' I could no longer avoid marriage talk': An Indian migrant woman's story of coming out

Sadhana and Roopali at a Trikone Filmfest event

Sadhana and Roopali at a Trikone Filmfest event Source: Supplied by Sadhana

Sadhana, a 49-year-old woman of Indian origin, is the co-founder of LGBTQI support group Trikone Australia. On Mardi Gras this year, we bring you her story of coming out to her family in 1990s India.


Highlights
  • Sadhana is the co-founder of the South Asian LGBTQI group Trikone Australia
  • She came out to her family in the India of 1990s
  • She feels examples of successful homosexual relationships will increase social acceptance

Sadhana was born and brought up in a Sindhi family in the north Indian city of Lucknow. She was 18 when she came out to her parents as a lesbian in the 1990s, a time when the term 'lesbian' was not even heard of in most parts of India. 

Today, she feels proud about being a co-founder of Trikone Australia, a support group for the country's South Asian LGBTQI communty.



“It was like any ordinary Indian family, my parents kept asking me what I wanted to do. Those were the days when one married early. I was asked too, if I wanted to marry. When I could no longer avoid the subject, I came out to my mother," she reveals.

She says she was lucky to have a set of parents who accepted her the way she was.

“I couldn’t really tell my father. He’d taken sick by the time I came out and then passed on. My mother was as supportive as she could be. My parents had brought me up in a liberal setup where my choices were completely respected, a rare feat in the 1990s," says Sadhana.

Sadhana and her mum
Sadhana and her mother vacationing in New Zealand Source: Sadhana

Sadhana went to Delhi to pursue higher studies. She was the first person in the family to leave Lucknow for education. A scholarship brought her to Australia in 1997. She began working in a firm that required her to make frequent trips to San Francisco. 

“It was in San Francisco, that I first came to know about Trikone. It was a revelation as I saw another openly gay Sindhi person for the first time in my life at their gathering," she says.

Recalling her pleasant surprise, Sadhana says, "for someone who wasn’t used to another brown gay person in the same room, here I was, in a gathering that was largely Indian, and had another Sindhi too!” 

Sadhana returned to Australia, wanting a local Trikone chapter. A chance meeting at a play led to the foundation of Trikone Australia.

Trikone co-founders Sadhana and Roopali at a film fest organised by Trikone
Trikone co-founders Sadhana and Roopali at a film fest organised by Trikone Source: Supplied by Sadhana

Sadhana believes that everything happens for a reason.  

“I remember being 19 or so, when a relative took me to our family's spiritual guru, Baba ji. In India, these spiritual gurus are the people you go to when you do not have answers to your life. You can talk to them about anything and everything," she says.

It was that ime in her life when confusion and acceptance were sparring in her mind.

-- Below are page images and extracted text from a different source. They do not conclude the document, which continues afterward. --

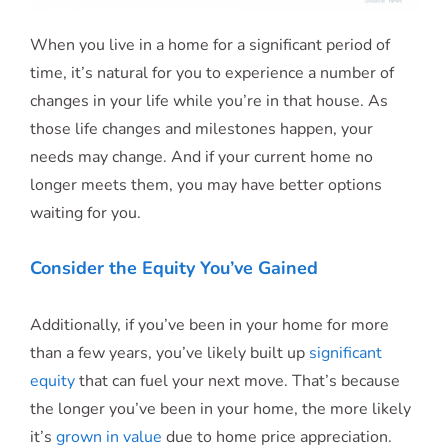
When you live in a home for a significant period of
time, it’s natural for you to experience a number of
changes in your life while you’re in that house. As
those life changes and milestones happen, your
needs may change. And if your current home no
longer meets them, you may have better options
waiting for you.
Consider the Equity You’ve Gained
Additionally, if you’ve been in your home for more
than a few years, you’ve likely built up
significant
equity
that can fuel your next move. That’s because
the longer you’ve been in your home, the more likely
it’s
grown in value
due to home price appreciation.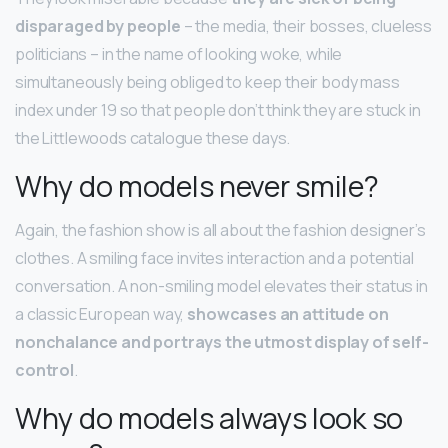
disparaged by people
– the media, their bosses, clueless
politicians – in the name of looking woke, while
simultaneously being obliged to keep their body mass
index under 19 so that people don’t think they are stuck in
the Littlewoods catalogue these days.
Why do models never smile?
Again, the fashion show is all about the fashion designer’s
clothes. A smiling face invites interaction and a potential
conversation. A non-smiling model elevates their status in
a classic European way,
showcases an attitude on
nonchalance and portrays the utmost display of self-
control
.
Why do models always look so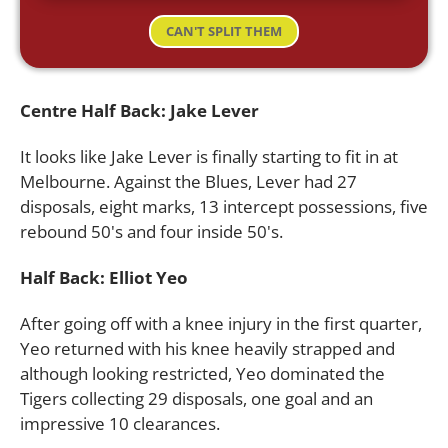
CAN'T SPLIT THEM
Centre Half Back: Jake Lever
It looks like Jake Lever is finally starting to fit in at
Melbourne. Against the Blues, Lever had 27
disposals, eight marks, 13 intercept possessions, five
rebound 50's and four inside 50's.
Half Back: Elliot Yeo
After going off with a knee injury in the first quarter,
Yeo returned with his knee heavily strapped and
although looking restricted, Yeo dominated the
Tigers collecting 29 disposals, one goal and an
impressive 10 clearances.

“The Baba ji said he had nothing to tell me. He told me whatever I was doing was against religion, that he could in no manner support it,” she recollects.   

She was hurt but stood her ground.  

“I told the Baba ji that I didn’t need validation from him, but I was left thinking what happens to those who did not have a supportive family like mine or were not as exposed to other societies," wonders Sadhana.

This feeling of empathy has since stayed with her. This is why when young students come to her through Trikone, she always has a patient ear for them.  

“Most of them are still figuring themselves out. I can’t even remember how many of them thought that they would never be able to tell their families, and now they are happily married to their partners. It feels right at the end of the day," Sadhana says.

Sadhana with her dogs Astro and Shenny
Sadhana with her dogs Astro and Shenny Source: Supplied by Sadhana

Sadhana recalls how she brought her mom to Sydney and introduced her to her friends. She feels if families receive positive reinforcement to accept gay couples and are shown examples of successful LGBTQIA+ relationships, it can go a long way in normalising same-sex relationships.

“They (families) have their cultural biases. They need to be dealt with patience. Some might be a lost case, because they don’t want to see reason. But in my experience, most of them change their perspective," says Sadhana, who now lives in Sydney with her partner and two dogs.